Wednesday, February 1, 2012

13. Fish for Piranha

This may be a long post…(again, I apologize for the awful grammar/
spelling/sentence structure in all of my posts)

So every Semester at Sea voyage gets a little stricter as the kids do
something stupid with the privileges we have. For example, you use to
be able to drink/easily smuggle alcohol onto the boat (until the kid
fell overboard). Now there is no way. We also use to stay overnight
in Mauritius (more-ish-us) (Mauritius is to India as the Cayman
Islands are to the US…tax haven for off-shore accounts) but now we
only make a 12-hour stop. The big thing was to rent a beach house for
the night and just have fun but one voyage burned down one of these
beach houses and now we get to endure the consequences. Well in
Brazil, the privilege we lost is the monkey reserve. Last spring
voyage some kids decided to pet the monkeys and ended up getting bit.
I guess multiple rabies shot sequences were involved.
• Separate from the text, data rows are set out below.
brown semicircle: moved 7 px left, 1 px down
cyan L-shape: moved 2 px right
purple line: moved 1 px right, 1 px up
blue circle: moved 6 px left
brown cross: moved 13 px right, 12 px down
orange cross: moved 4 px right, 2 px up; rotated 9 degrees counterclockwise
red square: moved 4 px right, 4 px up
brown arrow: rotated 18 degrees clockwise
Anyways, on to Brazil…So the first day (Tuesday) I went on a SAS
trip. We river boated up to where the Rio Negro meets the Amazon
River. Everyone should go to yahoo.com, click images, and type "Rio
Negro and Amazon" into the search box. (I'm not quite sure what's
going to pop up but I have a feeling it's similar to what I saw).
It's crazy. From red/brown mud to dark tea. The rivers don't mix;
they only meet. A very distinct separation exists.
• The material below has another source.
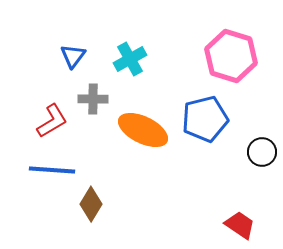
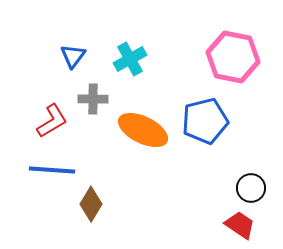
pink hexagon: moved 2 px right, 1 px down; rotated 6 degrees counterclockwise
blue pentagon: moved 2 px down
black circle: moved 11 px left, 36 px down
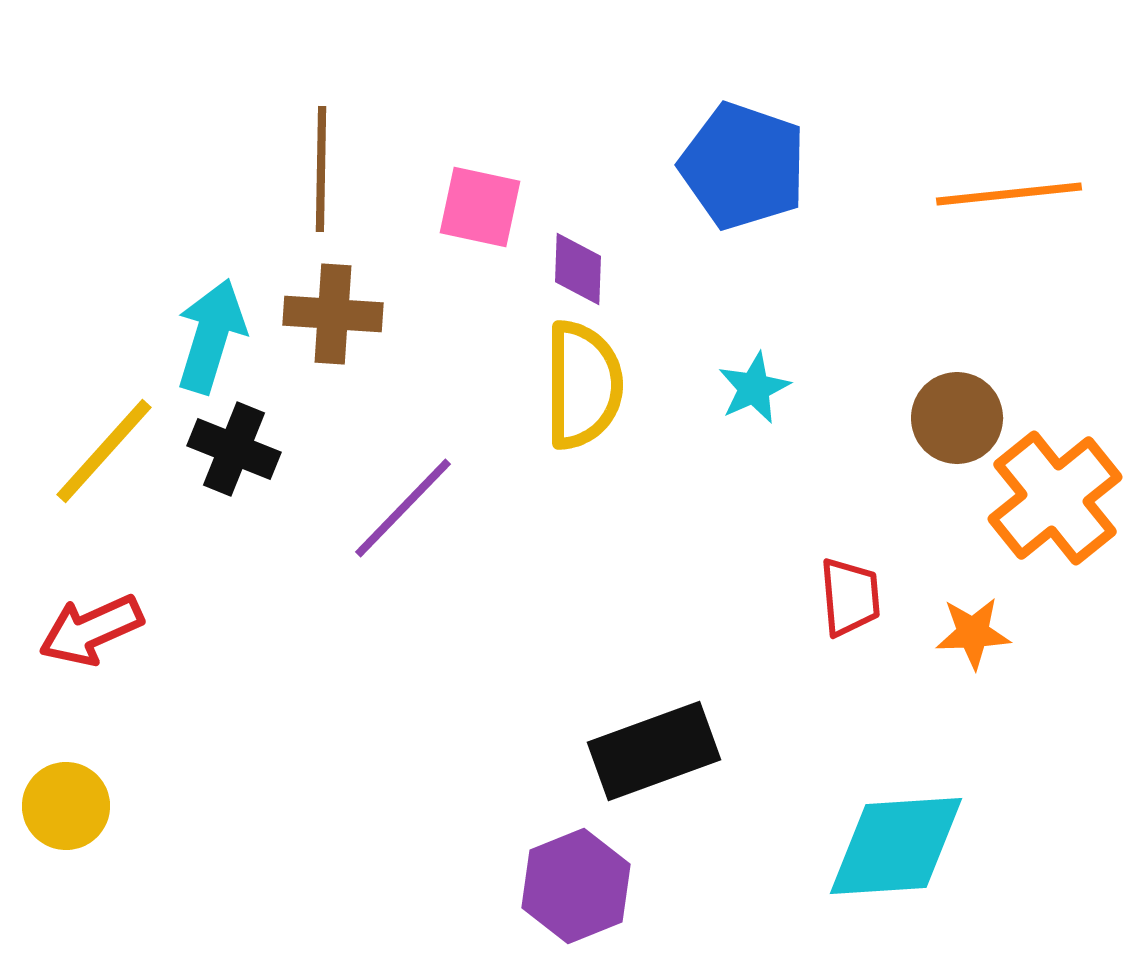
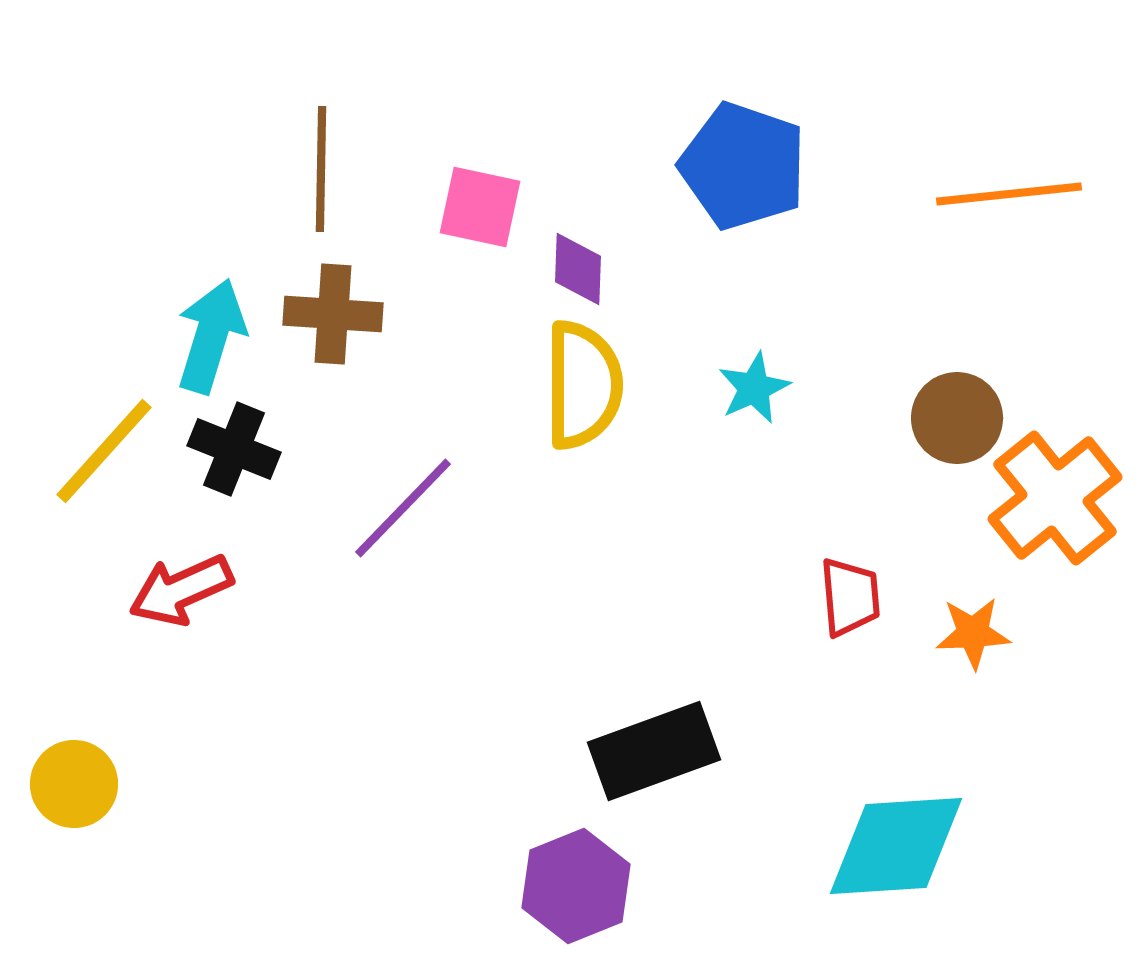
red arrow: moved 90 px right, 40 px up
yellow circle: moved 8 px right, 22 px up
After, we boated over to a restaurant off a side stream. The water
levels change so dramatically. A lot of the houses are on stilts
randomly off the river. Most of the houses' front door actually leads
straight to the water (during this season). As in the house is
floating on the water. I guess it has been an unusually dry rainy
season. The side stream we took was around 30 feet deep but by
looking at the water marks on the trees it appeared it is usually 30
feet deeper. Our guide said the water completely dries up in the dry
season. They stop using their boats and walk everywhere.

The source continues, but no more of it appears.